ABOUT THIS TASK
Retype each entry verbatim. Do not include the images.

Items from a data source
• • • •
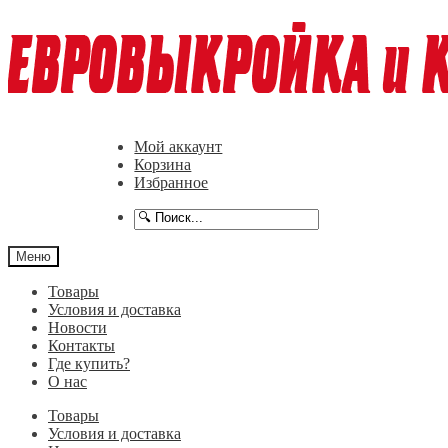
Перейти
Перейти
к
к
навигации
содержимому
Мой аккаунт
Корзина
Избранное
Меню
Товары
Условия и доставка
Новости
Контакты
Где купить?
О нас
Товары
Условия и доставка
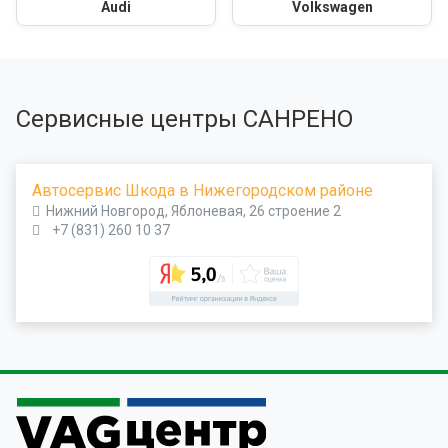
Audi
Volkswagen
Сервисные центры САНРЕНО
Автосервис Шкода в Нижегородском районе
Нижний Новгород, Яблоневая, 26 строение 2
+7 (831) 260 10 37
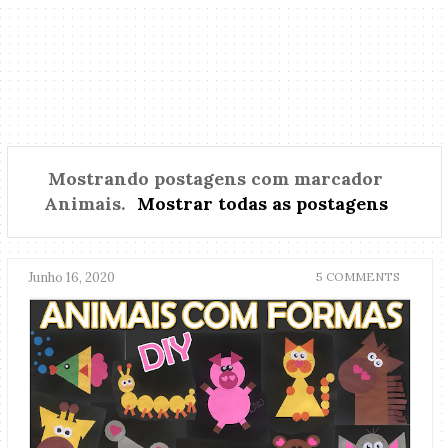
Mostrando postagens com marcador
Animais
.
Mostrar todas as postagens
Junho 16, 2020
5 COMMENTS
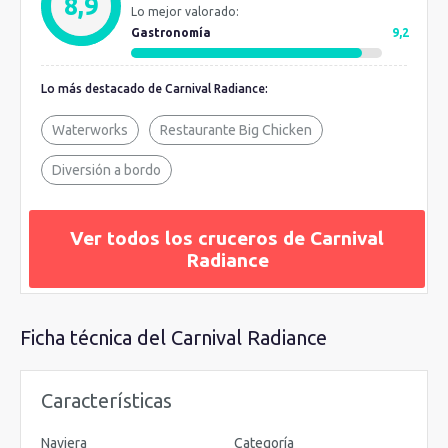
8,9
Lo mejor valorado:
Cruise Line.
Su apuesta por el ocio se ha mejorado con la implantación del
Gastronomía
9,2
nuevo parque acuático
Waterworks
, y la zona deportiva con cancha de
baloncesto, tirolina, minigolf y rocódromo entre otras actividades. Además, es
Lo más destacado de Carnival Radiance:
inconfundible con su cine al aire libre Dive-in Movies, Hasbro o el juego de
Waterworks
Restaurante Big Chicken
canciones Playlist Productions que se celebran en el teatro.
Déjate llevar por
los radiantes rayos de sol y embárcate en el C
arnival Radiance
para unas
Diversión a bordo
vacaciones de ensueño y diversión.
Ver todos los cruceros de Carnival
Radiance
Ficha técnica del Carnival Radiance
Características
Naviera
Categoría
• • • •
RESPONSE TO THE TASK
Перейти
Перейти
к
к
навигации
содержимому
Мой аккаунт
Корзина
Избранное
Меню
Товары
Условия и доставка
Новости
Контакты
Где купить?
О нас
Товары
Условия и доставка
Audi
Volkswagen
Сервисные центры САНРЕНО
Автосервис Шкода в Нижегородском районе
Нижний Новгород, Яблоневая, 26 строение 2
+7 (831) 260 10 37
Mostrando postagens com marcador
Animais
.
Mostrar todas as postagens
Junho 16, 2020
5 COMMENTS
8,9
Lo mejor valorado:
Cruise Line.
Su apuesta por el ocio se ha mejorado con la implantación del
Gastronomía
9,2
nuevo parque acuático
Waterworks
, y la zona deportiva con cancha de
baloncesto, tirolina, minigolf y rocódromo entre otras actividades. Además, es
Lo más destacado de Carnival Radiance:
inconfundible con su cine al aire libre Dive-in Movies, Hasbro o el juego de
Waterworks
Restaurante Big Chicken
canciones Playlist Productions que se celebran en el teatro.
Déjate llevar por
los radiantes rayos de sol y embárcate en el C
arnival Radiance
para unas
Diversión a bordo
vacaciones de ensueño y diversión.
Ver todos los cruceros de Carnival
Radiance
Ficha técnica del Carnival Radiance
Características
Naviera
Categoría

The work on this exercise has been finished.